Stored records
════

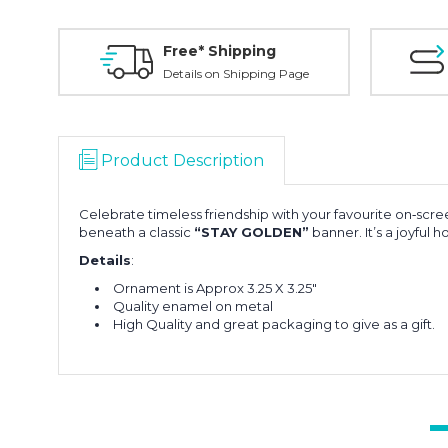
Free* Shipping
Details on Shipping Page
Product Description
Celebrate timeless friendship with your favourite on‑scre
beneath a classic
“STAY GOLDEN”
banner. It’s a joyful
Details
:
Ornament is Approx 3.25 X 3.25"
Quality enamel on metal
High Quality and great packaging to give as a gift.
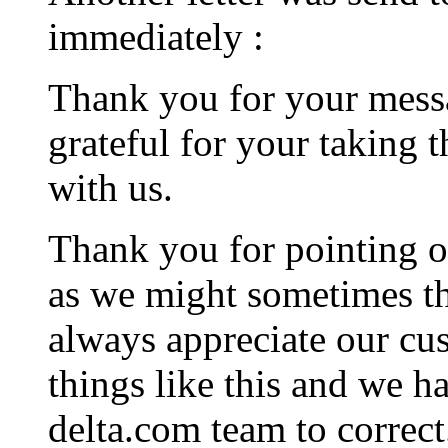
immediately :
Thank you for your messa
grateful for your taking 
with us.
Thank you for pointing o
as we might sometimes th
always appreciate our cu
things like this and we h
delta.com team to correct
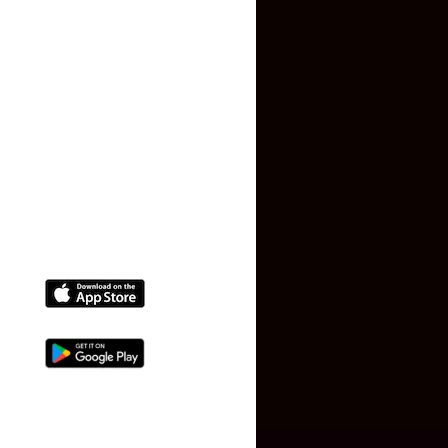
Terms and Conditions
Faq
Contact Us
(+91) 78074-74078
info@makaan24.com
Download The App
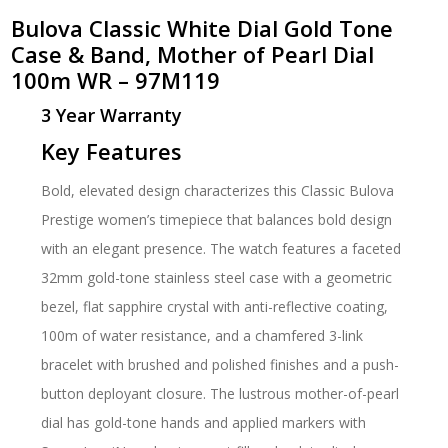
Bulova Classic White Dial Gold Tone
Case & Band, Mother of Pearl Dial
100m WR – 97M119
3 Year Warranty
Key Features
Bold, elevated design characterizes this Classic Bulova
Prestige women’s timepiece that balances bold design
with an elegant presence. The watch features a faceted
32mm gold-tone stainless steel case with a geometric
bezel, flat sapphire crystal with anti-reflective coating,
100m of water resistance, and a chamfered 3-link
bracelet with brushed and polished finishes and a push-
button deployant closure. The lustrous mother-of-pearl
dial has gold-tone hands and applied markers with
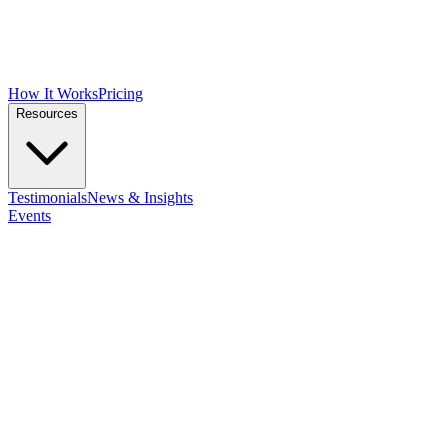
How It Works
Pricing
Resources
Testimonials
News & Insights
Events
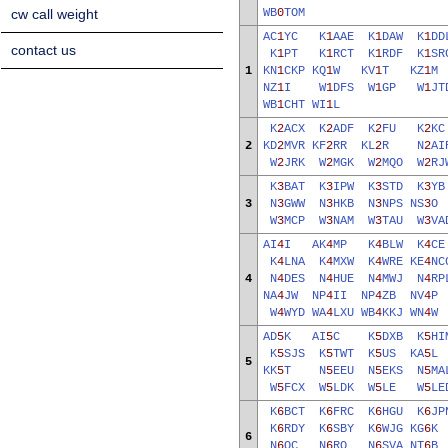
cw call weight
WB
0
TOM
AC
1
YC
K
1
AAE
K
1
DAW
K
1
DD
contact us
K
1
PT
K
1
RCT
K
1
RDF
K
1
SR
1
KN
1
CKP
KQ
1
W
KV
1
T
KZ
1
NZ
1
I
W
1
DFS
W
1
GP
W
1
JT
WB
1
CHT
WI
1
L
K
2
ACX
K
2
ADF
K
2
FU
K
2
K
2
KD
2
MVR
KF
2
RR
KL
2
R
N
2
AI
W
2
JRK
W
2
MGK
W
2
MQO
W
2
RJ
K
3
BAT
K
3
IPW
K
3
STD
K
3
Y
3
N
3
GWW
N
3
HKB
N
3
NPS
NS
3
W
3
MCP
W
3
NAM
W
3
TAU
W
3
VA
AI
4
I
AK
4
MP
K
4
BLW
K
4
C
K
4
LNA
K
4
MXW
K
4
WRE
KE
4
NC
4
N
4
DES
N
4
HUE
N
4
MWJ
N
4
RP
NA
4
JW
NP
4
II
NP
4
ZB
NV
4
W
4
WYD
WA
4
LXU
WB
4
KKJ
WN
4
AD
5
K
AI
5
C
K
5
DXB
K
5
HI
K
5
SJS
K
5
TWT
K
5
US
KA
5
5
KK
5
T
N
5
EEU
N
5
EKS
N
5
MA
W
5
FCX
W
5
LDK
W
5
LE
W
5
LE
K
6
BCT
K
6
FRC
K
6
HGU
K
6
JP
K
6
RDY
K
6
SBY
K
6
WJG
KG
6
6
N
6
OC
N
6
RQ
N
6
SVA
NT
6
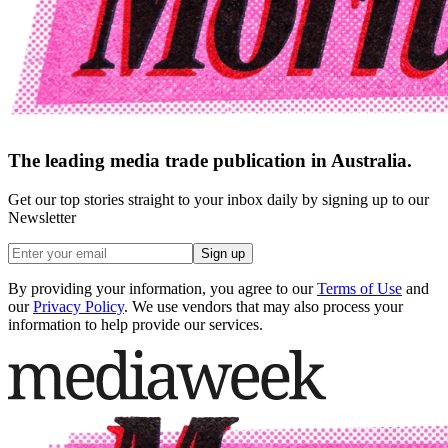
The leading media trade publication in Australia.
Get our top stories straight to your inbox daily by signing up to our
Newsletter
Sign up
By providing your information, you agree to our
Terms of Use
and
our
Privacy Policy
. We use vendors that may also process your
information to help provide our services.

════

- [BRIEF]:
Please state how many lines of the data hold the string "Quality", with nothing else in your reply.

- [RESPONSE AREA]:
2